The Washington Post has published two of a four-part series about VP Cheney that are, in short, terrifying. Part One, entitled, "A Different Understanding With The President" has this gem:
Cheney is not, by nearly every inside account, the shadow president of popular lore. Bush has set his own course, not always in directions Cheney preferred. The president seized the helm when his No. 2 steered toward trouble, as Bush did, in time, on military commissions. Their one-on-one relationship is opaque, a vital unknown in assessing Cheney's impact on events. The two men speak of it seldom, if ever, with others. But officials who see them together often, not all of them admirers of the vice president, detect a strong sense of mutual confidence that Cheney is serving Bush's aims.
Waxing or waning, Cheney holds his purchase on an unrivaled portfolio across the executive branch. Bush works most naturally, close observers said, at the level of broad objectives, broadly declared. Cheney, they said, inhabits an operational world in which means are matched with ends and some of the most important choices are made. When particulars rise to presidential notice, Cheney often steers the preparation of options and sits with Bush, in side-by-side wing chairs, as he is briefed.
He does know that he is NOT the President, right? Fear that Bush just goes along with whatever Cheney wants seem to be well-founded fears at that.
Part Two, published today and called "Pushing The Enveloe on Presidential Power," is just as terrifying.
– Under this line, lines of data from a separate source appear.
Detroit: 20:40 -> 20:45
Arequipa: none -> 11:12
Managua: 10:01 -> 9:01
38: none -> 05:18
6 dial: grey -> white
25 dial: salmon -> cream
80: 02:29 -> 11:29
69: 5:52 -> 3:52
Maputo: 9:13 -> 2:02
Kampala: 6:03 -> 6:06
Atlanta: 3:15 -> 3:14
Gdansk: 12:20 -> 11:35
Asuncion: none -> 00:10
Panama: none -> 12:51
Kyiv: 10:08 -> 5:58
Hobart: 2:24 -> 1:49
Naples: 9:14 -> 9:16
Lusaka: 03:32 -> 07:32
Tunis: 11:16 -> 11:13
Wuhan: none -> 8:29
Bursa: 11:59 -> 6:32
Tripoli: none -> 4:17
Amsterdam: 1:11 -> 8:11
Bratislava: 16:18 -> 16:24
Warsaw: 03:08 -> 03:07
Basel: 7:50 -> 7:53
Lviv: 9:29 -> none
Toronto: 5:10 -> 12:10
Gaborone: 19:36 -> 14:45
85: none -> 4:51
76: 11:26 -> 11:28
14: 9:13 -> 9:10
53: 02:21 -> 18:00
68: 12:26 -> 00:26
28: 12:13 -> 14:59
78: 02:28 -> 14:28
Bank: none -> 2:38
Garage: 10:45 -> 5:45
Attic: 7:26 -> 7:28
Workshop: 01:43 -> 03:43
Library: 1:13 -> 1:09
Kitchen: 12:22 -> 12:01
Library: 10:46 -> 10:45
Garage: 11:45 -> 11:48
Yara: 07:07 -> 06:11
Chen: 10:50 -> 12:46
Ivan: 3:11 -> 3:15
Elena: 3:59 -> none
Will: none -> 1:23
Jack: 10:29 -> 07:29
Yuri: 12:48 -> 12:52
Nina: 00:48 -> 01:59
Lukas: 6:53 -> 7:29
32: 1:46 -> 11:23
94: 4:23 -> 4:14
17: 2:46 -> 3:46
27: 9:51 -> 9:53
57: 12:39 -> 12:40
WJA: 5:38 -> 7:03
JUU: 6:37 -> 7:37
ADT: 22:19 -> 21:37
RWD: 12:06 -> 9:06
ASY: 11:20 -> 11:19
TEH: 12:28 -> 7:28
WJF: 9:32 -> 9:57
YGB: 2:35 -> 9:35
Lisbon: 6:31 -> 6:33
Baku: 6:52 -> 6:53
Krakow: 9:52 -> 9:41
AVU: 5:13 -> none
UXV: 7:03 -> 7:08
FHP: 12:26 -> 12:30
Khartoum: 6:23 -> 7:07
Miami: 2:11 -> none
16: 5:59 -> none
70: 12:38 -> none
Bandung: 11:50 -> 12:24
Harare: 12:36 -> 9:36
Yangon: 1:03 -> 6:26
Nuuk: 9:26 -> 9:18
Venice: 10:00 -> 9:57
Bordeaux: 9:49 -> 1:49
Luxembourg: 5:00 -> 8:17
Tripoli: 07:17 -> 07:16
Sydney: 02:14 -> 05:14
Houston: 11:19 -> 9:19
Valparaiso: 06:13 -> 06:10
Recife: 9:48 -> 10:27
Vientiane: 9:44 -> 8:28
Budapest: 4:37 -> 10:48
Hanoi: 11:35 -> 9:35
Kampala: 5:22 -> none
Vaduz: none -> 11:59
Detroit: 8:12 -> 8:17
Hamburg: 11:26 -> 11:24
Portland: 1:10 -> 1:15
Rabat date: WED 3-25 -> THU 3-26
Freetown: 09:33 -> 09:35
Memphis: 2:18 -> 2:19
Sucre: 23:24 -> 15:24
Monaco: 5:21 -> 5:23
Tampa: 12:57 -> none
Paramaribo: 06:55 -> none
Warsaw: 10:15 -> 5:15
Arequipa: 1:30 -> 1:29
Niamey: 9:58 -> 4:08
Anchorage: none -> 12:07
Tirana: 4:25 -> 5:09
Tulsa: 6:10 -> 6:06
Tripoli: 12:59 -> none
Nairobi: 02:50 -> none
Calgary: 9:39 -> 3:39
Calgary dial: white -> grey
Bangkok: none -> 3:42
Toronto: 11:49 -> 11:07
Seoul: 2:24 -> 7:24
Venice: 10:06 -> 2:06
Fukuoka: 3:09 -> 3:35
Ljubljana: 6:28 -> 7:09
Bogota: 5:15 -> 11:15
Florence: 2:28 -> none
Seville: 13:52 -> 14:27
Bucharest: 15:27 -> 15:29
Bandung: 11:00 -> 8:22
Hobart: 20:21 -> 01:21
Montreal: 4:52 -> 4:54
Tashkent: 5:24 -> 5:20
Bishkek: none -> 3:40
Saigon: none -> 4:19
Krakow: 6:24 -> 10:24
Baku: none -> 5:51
What's awful about this, of course, is that in his grab for power and insistence on doing things his way, Dick Cheney has ignored the fact that he has been WRONG about just about everything.
His latest insistence is that the Vice President, who has a tie-breaking vote in the Senate, is neither part of the Executive Branch nor the Legislative Branch. Or, possibly, that it's part of both branches and somehow therefore allowed to skirt the regulation of either? I'm not sure - it's such a dumb argument that it reeks of desperation.
But as Patton Oswalt has said, this administration gets out of so much almost certain trouble that they are essentially the Bo and Luke Duke of politics. So, I don't expect much to happen to them before they leave office.
On the other hand...I wonder how Republicans would react if a few Democratic candidates suggested they'd like to center some power in an unsupervised cone of silence? (I fear that some of them actually would like this, but that's not the point.) I know that folks like George W. Bush are trained to never think or admit to failure, but it's unlikely that other GOP operatives have their heads in the sand quite that much. Perhaps it's not too much to ask that Cheney might have to start acting like a Vice President soon, and not the de facto President?